Dataset items

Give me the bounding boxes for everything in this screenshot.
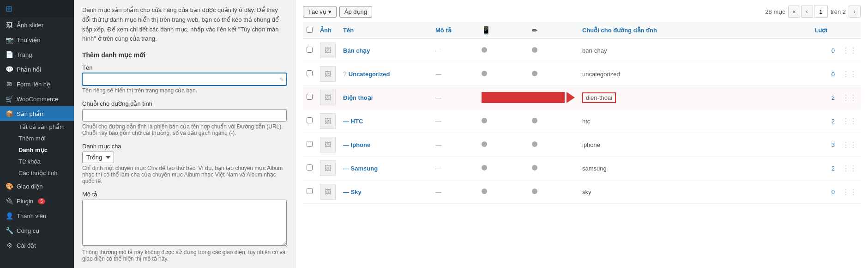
- sidebar-item-anh-slider[interactable]: 🖼 Ảnh slider: [0, 18, 74, 32]
- dot1-cell: [478, 86, 579, 110]
- sidebar-item-plugin[interactable]: 🔌 Plugin 5: [0, 194, 74, 208]
- danh-muc-cha-group: Danh mục cha Trống Chỉ định một chuyên m…: [82, 143, 287, 184]
- sidebar-item-label: Trang: [17, 51, 32, 58]
- drag-handle[interactable]: ⋮⋮: [842, 164, 857, 172]
- sidebar-item-woocommerce[interactable]: 🛒 WooCommerce: [0, 91, 74, 106]
- category-name[interactable]: — HTC: [343, 118, 363, 125]
- first-page-button[interactable]: «: [788, 6, 800, 18]
- image-icon: 🖼: [6, 21, 13, 29]
- row-checkbox[interactable]: [307, 164, 313, 171]
- sidebar-sub-label: Danh mục: [18, 146, 48, 153]
- sidebar-item-san-pham[interactable]: 📦 Sản phẩm: [0, 106, 74, 121]
- desc-cell: —: [432, 157, 478, 180]
- category-name[interactable]: Điện thoại: [343, 94, 373, 101]
- categories-table: Ảnh Tên Mô tả 📱 ✏ Chuỗi cho đường dẫn tĩ…: [303, 22, 861, 204]
- row-checkbox[interactable]: [307, 94, 313, 100]
- chevron-down-icon: ▾: [328, 8, 332, 15]
- col-name-header[interactable]: Tên: [339, 22, 432, 39]
- sidebar-item-form-lien-he[interactable]: ✉ Form liên hệ: [0, 77, 74, 91]
- category-name[interactable]: — Sky: [343, 189, 362, 195]
- sidebar-item-thanh-vien[interactable]: 👤 Thành viên: [0, 208, 74, 223]
- ten-input-wrapper: ✎: [82, 73, 287, 85]
- count-cell[interactable]: 2: [811, 86, 838, 110]
- sidebar-item-tat-ca-sp[interactable]: Tất cả sản phẩm: [13, 121, 74, 133]
- row-checkbox[interactable]: [307, 70, 313, 76]
- sidebar-item-danh-muc[interactable]: Danh mục: [13, 144, 74, 156]
- row-checkbox[interactable]: [307, 47, 313, 53]
- select-all-checkbox[interactable]: [307, 27, 313, 33]
- count-link[interactable]: 2: [832, 94, 835, 101]
- pen-icon: ✏: [532, 27, 537, 34]
- drag-handle[interactable]: ⋮⋮: [842, 141, 857, 149]
- wp-logo-icon: ⊞: [6, 4, 12, 14]
- plugin-badge: 5: [38, 198, 45, 204]
- desc-cell: —: [432, 110, 478, 133]
- next-page-button[interactable]: ›: [849, 6, 861, 18]
- row-checkbox[interactable]: [307, 117, 313, 123]
- row-checkbox[interactable]: [307, 188, 313, 194]
- count-link[interactable]: 0: [832, 47, 835, 54]
- theme-icon: 🎨: [6, 183, 13, 190]
- sidebar-item-thu-vien[interactable]: 📷 Thư viện: [0, 32, 74, 47]
- count-link[interactable]: 3: [832, 141, 835, 148]
- count-link[interactable]: 2: [832, 165, 835, 172]
- count-link[interactable]: 2: [832, 118, 835, 125]
- drag-handle[interactable]: ⋮⋮: [842, 117, 857, 125]
- action-label: Tác vụ: [308, 8, 326, 15]
- sidebar-submenu-san-pham: Tất cả sản phẩm Thêm mới Danh mục Từ khó…: [0, 121, 74, 179]
- count-cell[interactable]: 0: [811, 180, 838, 204]
- table-row: 🖼— Iphone—iphone3⋮⋮: [303, 133, 861, 157]
- table-row: 🖼— HTC—htc2⋮⋮: [303, 110, 861, 133]
- count-cell[interactable]: 0: [811, 39, 838, 62]
- page-input[interactable]: [814, 6, 828, 18]
- sidebar-item-label: Plugin: [17, 198, 33, 205]
- table-row: 🖼— Sky—sky0⋮⋮: [303, 180, 861, 204]
- drag-handle[interactable]: ⋮⋮: [842, 47, 857, 55]
- category-name[interactable]: Uncategorized: [349, 71, 390, 78]
- dot2-cell: [528, 62, 579, 86]
- thumbnail: 🖼: [320, 137, 336, 152]
- dot1-cell: [478, 39, 528, 62]
- sidebar-item-them-moi[interactable]: Thêm mới: [13, 133, 74, 144]
- action-dropdown[interactable]: Tác vụ ▾: [303, 6, 337, 18]
- mo-ta-textarea[interactable]: [82, 200, 287, 246]
- count-link[interactable]: 0: [832, 189, 835, 195]
- drag-handle[interactable]: ⋮⋮: [842, 70, 857, 78]
- settings-icon: ⚙: [6, 242, 13, 249]
- count-cell[interactable]: 0: [811, 62, 838, 86]
- col-slug-header[interactable]: Chuỗi cho đường dẫn tĩnh: [579, 22, 811, 39]
- sidebar-item-cac-thuoc-tinh[interactable]: Các thuộc tính: [13, 167, 74, 179]
- drag-handle[interactable]: ⋮⋮: [842, 188, 857, 196]
- row-checkbox[interactable]: [307, 141, 313, 147]
- category-name[interactable]: Bán chạy: [343, 47, 370, 54]
- slug-value: ban-chay: [582, 47, 607, 54]
- sidebar-item-phan-hoi[interactable]: 💬 Phản hồi: [0, 62, 74, 77]
- slug-cell: sky: [579, 180, 811, 204]
- col-desc-header[interactable]: Mô tả: [432, 22, 478, 39]
- sidebar-item-label: Thư viện: [17, 37, 40, 43]
- sidebar-item-label: WooCommerce: [17, 96, 58, 103]
- count-link[interactable]: 0: [832, 71, 835, 78]
- sidebar-item-cai-dat[interactable]: ⚙ Cài đặt: [0, 238, 74, 253]
- drag-handle[interactable]: ⋮⋮: [842, 94, 857, 102]
- sidebar-item-giao-dien[interactable]: 🎨 Giao diện: [0, 179, 74, 194]
- sidebar-item-trang[interactable]: 📄 Trang: [0, 47, 74, 62]
- count-cell[interactable]: 2: [811, 110, 838, 133]
- sidebar-item-cong-cu[interactable]: 🔧 Công cụ: [0, 223, 74, 238]
- count-cell[interactable]: 3: [811, 133, 838, 157]
- danh-muc-cha-select[interactable]: Trống: [82, 152, 114, 163]
- count-cell[interactable]: 2: [811, 157, 838, 180]
- category-name[interactable]: — Iphone: [343, 141, 370, 148]
- category-name[interactable]: — Samsung: [343, 165, 378, 172]
- chuoi-input[interactable]: [82, 109, 287, 122]
- slug-value: dien-thoai: [582, 92, 616, 103]
- prev-page-button[interactable]: ‹: [801, 6, 813, 18]
- apply-button[interactable]: Áp dụng: [339, 6, 372, 18]
- ten-input[interactable]: [82, 73, 287, 85]
- chuoi-hint: Chuỗi cho đường dẫn tĩnh là phiên bản củ…: [82, 123, 287, 136]
- pagination: « ‹ trên 2 ›: [788, 6, 861, 18]
- col-count-header[interactable]: Lượt: [811, 22, 838, 39]
- toolbar-right: 28 mục « ‹ trên 2 ›: [765, 6, 861, 18]
- sidebar-item-tu-khoa[interactable]: Từ khóa: [13, 156, 74, 167]
- status-dot1: [482, 141, 487, 147]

### Activity
Bring together each line above where the string "action" turns up.

### Answer for the task
- action-label: Tác vụ: [308, 8, 326, 15]
- action-dropdown[interactable]: Tác vụ ▾: [303, 6, 337, 18]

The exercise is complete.